Transformer networks can be used on a variety of natural language processing tasks. They are typically pre-trained on a task with a large corpus of data that requres no human annotation, and then fine tuned on more specific tasks. Some task-specific dense layers ("heads") are put on top of the core architecture and trained for that purpose.

However, it is also possible to train on a mixture of the usual pre-training tasks and some more specific (benchmark) tasks. That way, while performance on the targeted tasks might be a bit less, it is not necessary to use separate heads for each task.
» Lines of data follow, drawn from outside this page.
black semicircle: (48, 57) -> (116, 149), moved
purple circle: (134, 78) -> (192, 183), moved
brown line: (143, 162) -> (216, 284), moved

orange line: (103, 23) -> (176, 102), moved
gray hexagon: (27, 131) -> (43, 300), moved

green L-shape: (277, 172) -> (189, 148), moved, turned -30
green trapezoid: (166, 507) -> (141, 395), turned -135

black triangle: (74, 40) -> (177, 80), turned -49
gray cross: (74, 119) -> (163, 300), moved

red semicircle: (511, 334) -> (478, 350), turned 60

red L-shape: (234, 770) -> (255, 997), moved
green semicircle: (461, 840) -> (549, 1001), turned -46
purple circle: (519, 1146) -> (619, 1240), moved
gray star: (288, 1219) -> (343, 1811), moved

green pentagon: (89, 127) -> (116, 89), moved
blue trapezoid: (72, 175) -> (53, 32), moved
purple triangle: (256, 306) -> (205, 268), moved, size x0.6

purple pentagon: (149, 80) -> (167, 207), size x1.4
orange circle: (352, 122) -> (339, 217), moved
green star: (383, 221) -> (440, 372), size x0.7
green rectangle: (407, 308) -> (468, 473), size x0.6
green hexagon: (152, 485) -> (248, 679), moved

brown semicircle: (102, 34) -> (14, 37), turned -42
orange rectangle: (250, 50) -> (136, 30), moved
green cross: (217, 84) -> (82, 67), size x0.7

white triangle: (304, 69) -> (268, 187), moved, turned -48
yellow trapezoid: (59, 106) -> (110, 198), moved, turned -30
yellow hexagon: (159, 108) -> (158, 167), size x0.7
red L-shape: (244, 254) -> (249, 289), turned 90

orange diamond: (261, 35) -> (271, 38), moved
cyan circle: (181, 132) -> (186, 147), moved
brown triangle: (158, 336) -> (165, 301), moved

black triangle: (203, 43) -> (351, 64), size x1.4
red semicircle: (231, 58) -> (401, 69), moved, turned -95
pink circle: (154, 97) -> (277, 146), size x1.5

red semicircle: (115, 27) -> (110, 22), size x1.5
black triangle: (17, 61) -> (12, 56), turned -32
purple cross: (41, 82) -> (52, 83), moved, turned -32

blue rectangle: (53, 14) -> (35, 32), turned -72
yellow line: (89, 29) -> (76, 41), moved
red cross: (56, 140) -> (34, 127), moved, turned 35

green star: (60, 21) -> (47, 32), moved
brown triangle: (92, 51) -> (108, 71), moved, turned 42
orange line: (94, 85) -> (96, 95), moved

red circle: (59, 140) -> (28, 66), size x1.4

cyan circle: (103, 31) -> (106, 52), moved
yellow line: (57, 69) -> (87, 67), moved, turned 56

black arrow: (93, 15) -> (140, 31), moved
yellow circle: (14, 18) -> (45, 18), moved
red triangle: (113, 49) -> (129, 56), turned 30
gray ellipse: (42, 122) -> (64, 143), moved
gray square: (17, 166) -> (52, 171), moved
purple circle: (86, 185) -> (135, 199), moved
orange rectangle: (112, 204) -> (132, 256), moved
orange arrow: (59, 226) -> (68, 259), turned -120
This can be done by prefixing samples from a specific tasks with a corresponding textual command, e.g., if you want to translate sentence *X* from English to German, you input "translate from English to German: *X*"

Google's T5 (text-to-text transfer transformer) method uses that approach. It uses an encoder-decoder transformer network, and is described in detail in [this paper](https://arxiv.org/pdf/1910.10683.pdf). The Huggingface transformers Python package provides an [easy way](https://huggingface.co/transformers/model_doc/t5.html) to use it. There are actually [five different versions](https://huggingface.co/transformers/pretrained_models.html) of the model: "small" with 60M parameters, "base" with 220M parameters, "large" with 770M parameters, "3B" with 2.8B parameters, and "11B" with 11B parameters. Below, we load the trained "large" and "small" models, each with a suitable tokenizer.

In [2]:
! pip install -q transformers
from timeit import default_timer
from transformers import TFAutoModelWithLMHead, AutoTokenizer

model = TFAutoModelWithLMHead.from_pretrained("t5-large")
tokenizer = AutoTokenizer.from_pretrained("t5-large")

smallmodel = TFAutoModelWithLMHead.from_pretrained("t5-small")
smallmtokenizer = AutoTokenizer.from_pretrained("t5-small")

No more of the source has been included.